Suara baritone menyentak lamunan. Lengan kokohnya melingkar di kepala berhijabnya seraya memberikan kecupan singkat pada sang istri.
Rona merah hadir mengiringi suka cita Rania kali ini.
"Wa'alaikumsalam, suamiku. Aku sudah siapkan sarapan untukmu. Kita makan, yah," ajaknya.
Anggukan semangat diberikan Jim-in lalu duduk di kursi kebesarannya.
Tangan mungil Rania dengan cekatan mengalaskan makanan tersebut untuk sang suami. Tidak lama berselang mereka pun makan dengan damai. Sesekali keduanya berceloteh menghidupkan suasana di meja. Tidak seperti hari-hari itu, kini yang ada di sana hanya mereka berdua. Sejak hubungannya dengan sang suami membaik pelayan yang biasa berdiri di kedua sisi pun turut menghilang. Rania tidak terlalu suka jika harus dijaga ketat seperti itu. Ia mengingkan privasinya sendiri.

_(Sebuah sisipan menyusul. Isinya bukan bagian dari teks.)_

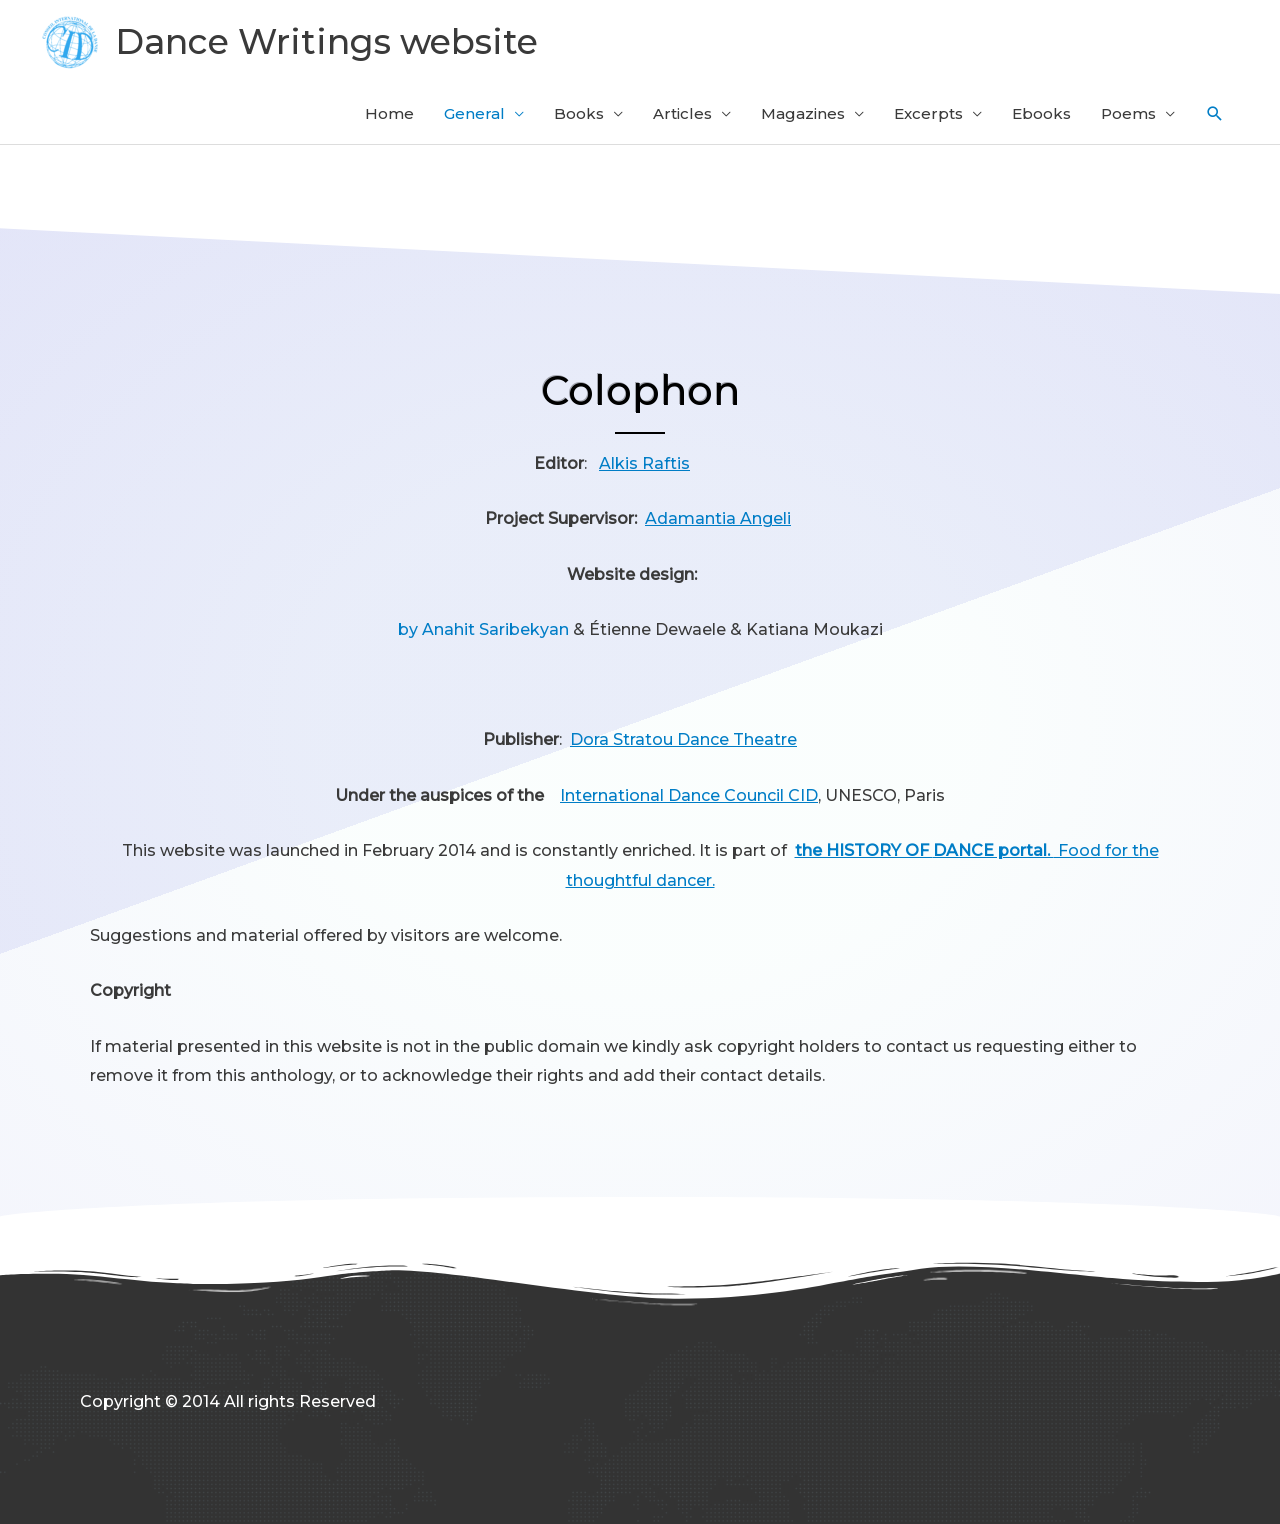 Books (579, 113)
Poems (1128, 113)
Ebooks (1041, 113)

Jim-in pun tidak keberatan. Baginya kenyamanan sang istri jauh lebih penting.
Kehangatan tercipta dari sepasang suami istri tersebut. Sesekali gelak tawa terdengar kala cerita keduanya mengundang kelucuan. Namun, kesenangan itu tidak berlangsung lama. Karea kedatangan dua wanita yang berbeda usia hadir tidak diundang.
Sang ibu dan tunangannya menghampiri dunia damai mereka.
Sontak hal itu membuat degup jantung Jim-in meningkat tajam. Bayangan semalam hinggap kembali ke dalam kepala bersurai hitam legamnya.
"Nyonya, Yuuna." Panggil Rania seraya beranjak dari duduk.
"Oppa, terima kasih untuk waktunya semalam. Aku tidak tahu bagaimana jadinya, kalau tidak ada Oppa menemaniku." Jelas Yuuna diiringi senyum menawan.
Rania yang mendengar itu melebarkan kedua mata. Bukankah semalam Jim-in menghabiskan waktu bersama rekan-rekan kerjanya? Ternyata pikiran itu hanya ada dalam bayangan saja. Faktanya sang suami tengah bersama sang tunangan.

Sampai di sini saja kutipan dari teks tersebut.